◆ **Data excerpts**:
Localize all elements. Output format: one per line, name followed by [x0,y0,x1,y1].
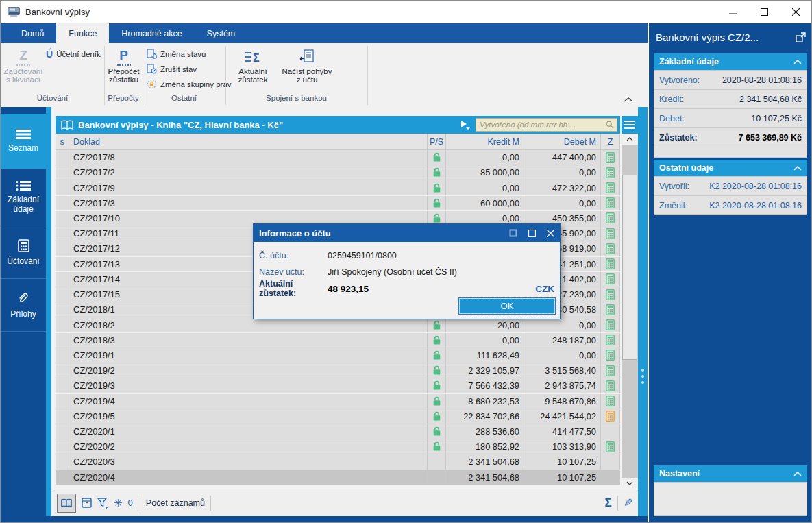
table-row[interactable]: CZ/2017/360 000,000,00 [56,196,620,211]
ucetni-denik-button[interactable]: Ú Účetní deník [46,47,101,61]
open-in-window-icon[interactable] [796,32,806,42]
zmena-skupiny-prav-button[interactable]: Změna skupiny práv [147,77,232,91]
cell-z [601,470,620,485]
scroll-up-button[interactable] [622,134,638,145]
cell-debet: 3 515 568,40 [524,363,601,378]
column-debet[interactable]: Debet M [524,134,601,149]
tab-domu[interactable]: Domů [9,23,56,43]
panel-splitter[interactable] [638,107,648,516]
collapse-chevron-icon[interactable] [793,472,802,476]
table-row[interactable]: CZ/2020/2180 852,92103 313,90 [56,439,620,454]
maximize-button[interactable] [748,1,780,23]
table-row[interactable]: CZ/2020/32 341 504,6810 107,25 [56,454,620,470]
cell-state [56,424,69,439]
cell-z [601,348,620,363]
table-row[interactable]: CZ/2017/90,00472 322,00 [56,180,620,195]
dialog-maximize-icon[interactable] [528,230,536,237]
search-input[interactable] [476,118,617,132]
dialog-close-icon[interactable] [547,230,554,237]
table-row[interactable]: CZ/2019/37 566 432,392 943 875,74 [56,378,620,393]
filter-play-icon[interactable] [460,121,470,130]
zmena-stavu-button[interactable]: Změna stavu [147,47,206,61]
scroll-down-button[interactable] [622,478,638,489]
scrollbar-thumb[interactable] [622,175,637,360]
cell-z [601,409,620,424]
cell-doklad: CZ/2017/9 [69,180,428,195]
column-z[interactable]: Z [601,134,620,149]
tab-system[interactable]: Systém [195,23,248,43]
section-header-zakladni[interactable]: Základní údaje [654,53,807,70]
zmena-skupiny-prav-icon [147,79,157,89]
cell-state [56,378,69,393]
cell-ps [428,424,446,439]
column-kredit[interactable]: Kredit M [446,134,524,149]
prepocet-zustatku-button[interactable]: P Přepočet zůstatku [105,45,143,94]
detail-panel: Bankovní výpis CZ/2... Základní údaje Vy… [648,23,812,523]
cell-debet: 0,00 [524,196,601,210]
prepocet-icon: P [117,47,131,67]
lock-icon [432,365,441,376]
detail-row: Zůstatek:7 653 369,89 Kč [654,128,807,147]
section-header-nastaveni[interactable]: Nastavení [654,465,807,482]
lock-icon [432,335,441,345]
table-row[interactable]: CZ/2019/48 680 232,539 548 670,86 [56,394,620,409]
table-row[interactable]: CZ/2019/1111 628,490,00 [56,348,620,363]
filter-button[interactable] [97,498,108,509]
zrusit-stav-button[interactable]: Zrušit stav [147,62,197,76]
ribbon-collapse-chevron[interactable] [623,97,634,104]
book-view-button[interactable] [57,494,76,513]
cell-z [601,211,620,226]
sidebar-item-zakladni-udaje[interactable]: Základní údaje [1,169,46,226]
cell-ps [428,348,446,363]
cell-debet: 248 187,00 [524,333,601,348]
sidebar-item-prilohy[interactable]: Přílohy [1,279,46,332]
column-doklad[interactable]: Doklad [69,134,428,149]
edit-button[interactable]: ✎ [624,496,632,509]
minimize-button[interactable] [717,1,748,23]
vertical-scrollbar[interactable] [622,134,638,489]
column-s[interactable]: s [56,134,69,149]
cell-kredit: 85 000,00 [446,165,524,180]
sidebar-item-uctovani[interactable]: Účtování [1,226,46,279]
cell-state [56,317,69,332]
table-menu-button[interactable] [622,116,638,134]
aktualni-zustatek-button[interactable]: Σ Aktuální zůstatek [232,45,274,94]
table-row[interactable]: CZ/2020/42 341 504,6810 107,25 [56,470,620,485]
cell-doklad: CZ/2020/2 [69,439,428,454]
table-row[interactable]: CZ/2017/285 000,000,00 [56,165,620,180]
sum-button[interactable]: Σ [604,496,611,510]
table-row[interactable]: CZ/2018/220,000,00 [56,317,620,332]
table-row[interactable]: CZ/2019/522 834 702,6624 421 544,02 [56,409,620,424]
cell-doklad: CZ/2018/3 [69,333,428,348]
calculator-icon [606,289,615,300]
table-row[interactable]: CZ/2020/1288 536,60414 477,50 [56,424,620,439]
section-body-ostatni: Vytvořil:K2 2020-08-28 01:08:16 Změnil:K… [654,176,807,215]
ok-button[interactable]: OK [458,297,556,315]
zauctovani-s-likvidaci-button: Z Zaúčtování s likvidací [3,45,44,94]
tab-funkce[interactable]: Funkce [56,23,109,43]
table-row[interactable]: CZ/2017/80,00447 400,00 [56,150,620,165]
close-button[interactable] [780,1,811,23]
dialog-pin-icon[interactable] [509,229,517,237]
cell-kredit: 60 000,00 [446,196,524,210]
tab-hromadne-akce[interactable]: Hromadné akce [109,23,194,43]
cell-ps [428,150,446,165]
section-header-ostatni[interactable]: Ostatní údaje [654,160,807,176]
container-view-button[interactable] [82,498,92,508]
column-ps[interactable]: P/S [428,134,446,149]
nacist-pohyby-button[interactable]: Načíst pohyby z účtu [276,45,338,94]
cell-debet: 414 477,50 [524,424,601,439]
zauctovani-icon: Z [16,47,30,67]
cell-doklad: CZ/2017/8 [69,150,428,165]
snowflake-icon[interactable]: ✳ [114,497,123,509]
lock-icon [432,320,441,330]
sidebar-item-seznam[interactable]: Seznam [1,114,46,169]
cell-z [601,394,620,409]
cell-z [601,454,620,469]
collapse-chevron-icon[interactable] [793,166,802,171]
cell-state [56,394,69,409]
search-icon [606,121,614,129]
table-row[interactable]: CZ/2018/30,00248 187,00 [56,333,620,348]
table-row[interactable]: CZ/2019/22 329 105,973 515 568,40 [56,363,620,378]
collapse-chevron-icon[interactable] [793,60,802,64]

◆ **Task statement**: Where the string "section" turns up in a line of the data above, copy that whole line.

◆ **Exercise result**:
section-header-zakladni[interactable]: Základní údaje [654,53,807,70]
section-header-nastaveni[interactable]: Nastavení [654,465,807,482]
section-body-ostatni: Vytvořil:K2 2020-08-28 01:08:16 Změnil:K… [654,176,807,215]
section-header-ostatni[interactable]: Ostatní údaje [654,160,807,176]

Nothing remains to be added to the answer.